School of Biomedical Engineering and Imaging Sciences, King's College London, London, United Kingdom.
School of Biomedical Engineering, ShanghaiTech University, Shanghai, People's Republic of China.
Magn Reson Med. 2021 Oct;86(4):1983-1996. doi: 10.1002/mrm.28851. Epub 2021 Jun 6.
To develop an end-to-end deep learning technique for nonrigid motion-corrected (MoCo) reconstruction of ninefold undersampled free-breathing whole-heart coronary MRA (CMRA).
A novel deep learning framework was developed consisting of a diffeomorphic registration network and a motion-informed model-based deep learning (MoDL) reconstruction network.
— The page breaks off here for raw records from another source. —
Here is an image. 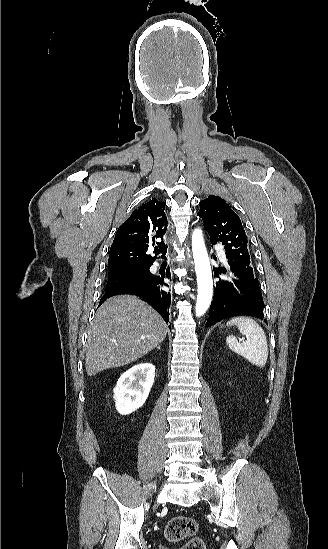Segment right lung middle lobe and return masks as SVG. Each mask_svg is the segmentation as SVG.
<instances>
[{
  "label": "right lung middle lobe",
  "mask_w": 328,
  "mask_h": 549,
  "mask_svg": "<svg viewBox=\"0 0 328 549\" xmlns=\"http://www.w3.org/2000/svg\"><path fill=\"white\" fill-rule=\"evenodd\" d=\"M152 275L153 274L150 273L148 268L132 269L109 274L105 291H110L130 283L145 282Z\"/></svg>",
  "instance_id": "1"
}]
</instances>
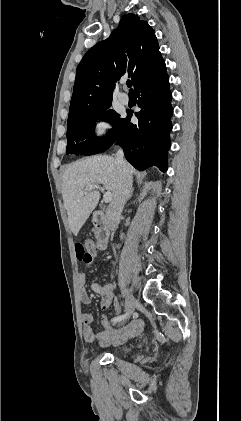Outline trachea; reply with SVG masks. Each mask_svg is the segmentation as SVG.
Returning <instances> with one entry per match:
<instances>
[{
  "mask_svg": "<svg viewBox=\"0 0 241 421\" xmlns=\"http://www.w3.org/2000/svg\"><path fill=\"white\" fill-rule=\"evenodd\" d=\"M127 86L130 88V90H129V91H130V92H133V90H132V88H131V87H132V82H131L130 80H128V81H127Z\"/></svg>",
  "mask_w": 241,
  "mask_h": 421,
  "instance_id": "3493384b",
  "label": "trachea"
}]
</instances>
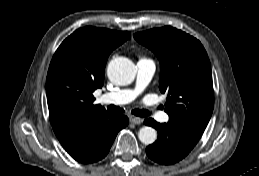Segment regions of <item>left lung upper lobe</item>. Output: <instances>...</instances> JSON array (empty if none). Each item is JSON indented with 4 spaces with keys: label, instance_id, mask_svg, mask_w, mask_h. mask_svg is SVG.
I'll list each match as a JSON object with an SVG mask.
<instances>
[{
    "label": "left lung upper lobe",
    "instance_id": "left-lung-upper-lobe-1",
    "mask_svg": "<svg viewBox=\"0 0 259 176\" xmlns=\"http://www.w3.org/2000/svg\"><path fill=\"white\" fill-rule=\"evenodd\" d=\"M160 60L159 89L167 94L169 122L202 134L214 106L208 55L199 40L165 26L134 34Z\"/></svg>",
    "mask_w": 259,
    "mask_h": 176
}]
</instances>
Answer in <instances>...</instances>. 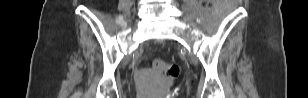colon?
I'll return each instance as SVG.
<instances>
[{"instance_id": "obj_1", "label": "colon", "mask_w": 308, "mask_h": 98, "mask_svg": "<svg viewBox=\"0 0 308 98\" xmlns=\"http://www.w3.org/2000/svg\"><path fill=\"white\" fill-rule=\"evenodd\" d=\"M152 66L154 69L164 73L169 83H173L179 75V66L176 64L155 60Z\"/></svg>"}]
</instances>
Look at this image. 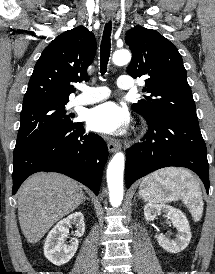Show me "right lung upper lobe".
Here are the masks:
<instances>
[{"label": "right lung upper lobe", "instance_id": "right-lung-upper-lobe-1", "mask_svg": "<svg viewBox=\"0 0 215 274\" xmlns=\"http://www.w3.org/2000/svg\"><path fill=\"white\" fill-rule=\"evenodd\" d=\"M96 52L94 35L78 26L57 36L42 52L30 78L23 107L43 102H67L71 83L87 80Z\"/></svg>", "mask_w": 215, "mask_h": 274}]
</instances>
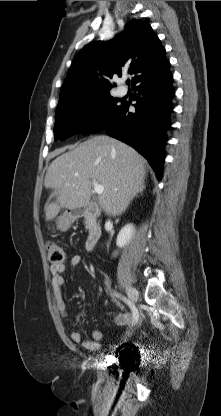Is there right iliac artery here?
<instances>
[{
	"label": "right iliac artery",
	"mask_w": 221,
	"mask_h": 416,
	"mask_svg": "<svg viewBox=\"0 0 221 416\" xmlns=\"http://www.w3.org/2000/svg\"><path fill=\"white\" fill-rule=\"evenodd\" d=\"M116 294V293H115ZM116 296L120 297V299H122L132 310V314H133V321H132V325L135 324L138 321V311L137 309L132 306L131 302L124 296L116 294Z\"/></svg>",
	"instance_id": "1"
}]
</instances>
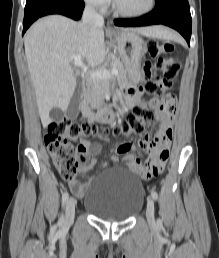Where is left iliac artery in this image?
<instances>
[{
	"mask_svg": "<svg viewBox=\"0 0 219 258\" xmlns=\"http://www.w3.org/2000/svg\"><path fill=\"white\" fill-rule=\"evenodd\" d=\"M151 196L154 200L158 199V193L155 190H151Z\"/></svg>",
	"mask_w": 219,
	"mask_h": 258,
	"instance_id": "1",
	"label": "left iliac artery"
}]
</instances>
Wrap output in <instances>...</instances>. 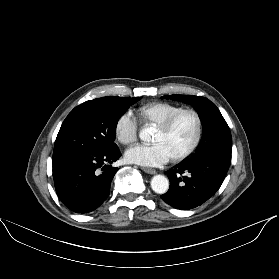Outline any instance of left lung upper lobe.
Instances as JSON below:
<instances>
[{"mask_svg":"<svg viewBox=\"0 0 279 279\" xmlns=\"http://www.w3.org/2000/svg\"><path fill=\"white\" fill-rule=\"evenodd\" d=\"M162 98L191 104L202 122V138L196 152L189 159L216 156L231 162L232 137L219 109L209 99L201 96L166 95Z\"/></svg>","mask_w":279,"mask_h":279,"instance_id":"1","label":"left lung upper lobe"}]
</instances>
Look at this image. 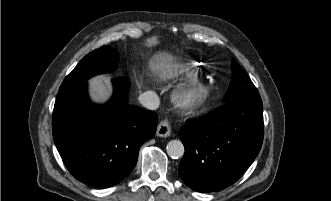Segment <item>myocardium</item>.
I'll return each mask as SVG.
<instances>
[{
	"instance_id": "obj_1",
	"label": "myocardium",
	"mask_w": 331,
	"mask_h": 201,
	"mask_svg": "<svg viewBox=\"0 0 331 201\" xmlns=\"http://www.w3.org/2000/svg\"><path fill=\"white\" fill-rule=\"evenodd\" d=\"M206 89L197 84L179 86L173 93L175 104L183 109H195L203 103Z\"/></svg>"
}]
</instances>
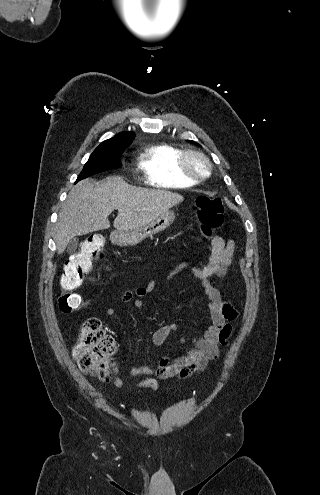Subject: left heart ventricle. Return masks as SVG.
I'll return each mask as SVG.
<instances>
[{"label":"left heart ventricle","mask_w":320,"mask_h":495,"mask_svg":"<svg viewBox=\"0 0 320 495\" xmlns=\"http://www.w3.org/2000/svg\"><path fill=\"white\" fill-rule=\"evenodd\" d=\"M191 164H192V167L195 171H197V172H204L205 171V165L199 159H194Z\"/></svg>","instance_id":"b2bd125f"}]
</instances>
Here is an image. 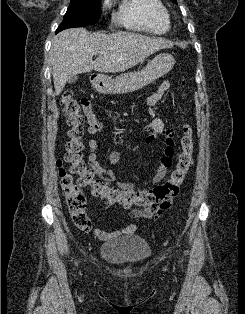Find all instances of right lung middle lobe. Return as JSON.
I'll use <instances>...</instances> for the list:
<instances>
[{
	"mask_svg": "<svg viewBox=\"0 0 245 314\" xmlns=\"http://www.w3.org/2000/svg\"><path fill=\"white\" fill-rule=\"evenodd\" d=\"M101 16V0H71L56 32L96 23Z\"/></svg>",
	"mask_w": 245,
	"mask_h": 314,
	"instance_id": "right-lung-middle-lobe-1",
	"label": "right lung middle lobe"
}]
</instances>
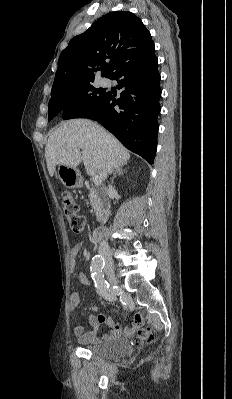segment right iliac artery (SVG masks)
<instances>
[{
  "mask_svg": "<svg viewBox=\"0 0 232 399\" xmlns=\"http://www.w3.org/2000/svg\"><path fill=\"white\" fill-rule=\"evenodd\" d=\"M105 266V259L101 255H94L90 264L91 277L94 282L95 290L98 295L112 300L116 299V295L109 294V283L105 280L102 269Z\"/></svg>",
  "mask_w": 232,
  "mask_h": 399,
  "instance_id": "obj_1",
  "label": "right iliac artery"
}]
</instances>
The registration network receives as input highly undersampled (~22×) respiratory-resolved images and outputs 3D nonrigid respiratory motion fields between the images. The motion-informed MoDL performs MoCo reconstruction from undersampled data using the predicted motion fields. The whole deep learning framework, termed as MoCo-MoDL, was trained end-to-end in a supervised manner for simultaneous 3D nonrigid motion estimation and MoCo reconstruction. MoCo-MoDL was compared with a state-of-the-art nonrigid MoCo CMRA reconstruction technique in 15 retrospectively undersampled datasets and 9 prospectively undersampled acquisitions.
The acquisition time for ninefold accelerated CMRA was ~2.5 min. The reconstruction time was ~22 s for the proposed MoCo-MoDL and ~35 min for the conventional approach. MoCo-MoDL achieved higher peak SNR (27.86 ± 3.00 vs. 26.71 ± 2.79; P < .05) and structural similarity (0.78 ± 0.06 vs. 0.75 ± 0.06; P < .05) than the conventional approach. Similar vessel length and visual image quality score were obtained with the 2 methods, whereas improved vessel sharpness was observed with MoCo-MoDL.
An end-to-end deep learning approach was introduced for simultaneous nonrigid motion estimation and MoCo reconstruction of highly undersampled free-breathing whole-heart CMRA. The rapid free-breathing CMRA acquisition together with the fast reconstruction of the proposed approach promises easy integration into clinical workflow.
开发一种端到端深度学习技术,用于对九倍欠采样自由呼吸全心冠状动脉 MRA(CMRA)进行非刚性运动校正(MoCo)重建。
开发了一种新的深度学习框架,由变形配准网络和运动感知基于模型的深度学习(MoDL)重建网络组成。该配准网络接收高度欠采样(约 22×)呼吸分辨图像,并输出图像之间的 3D 非刚性呼吸运动场。运动感知的 MoDL 使用预测的运动场从欠采样数据中进行 MoCo 重建。整个深度学习框架,称为 MoCo-MoDL,通过监督方式进行端到端训练,用于同时进行 3D 非刚性运动估计和 MoCo 重建。MoCo-MoDL 在 15 个回顾性欠采样数据集和 9 个前瞻性欠采样采集的研究中与一种先进的非刚性 MoCo CMRA 重建技术进行了比较。
九倍加速 CMRA 的采集时间约为 2.5 分钟。所提出的 MoCo-MoDL 的重建时间约为 22 秒,而传统方法的重建时间约为 35 分钟。MoCo-MoDL 获得了更高的峰值信噪比(27.86 ± 3.00 与 26.71 ± 2.79;P <.05)和结构相似性(0.78 ± 0.06 与 0.75 ± 0.06;P <.05)比传统方法。两种方法都获得了相似的血管长度和视觉图像质量评分,而 MoCo-MoDL 观察到了更好的血管锐利度。
提出了一种端到端深度学习方法,用于高度欠采样自由呼吸全心 CMRA 的非刚性运动估计和 MoCo 重建。快速自由呼吸 CMRA 采集与所提出的快速重建方法的结合有望轻松集成到临床工作流程中。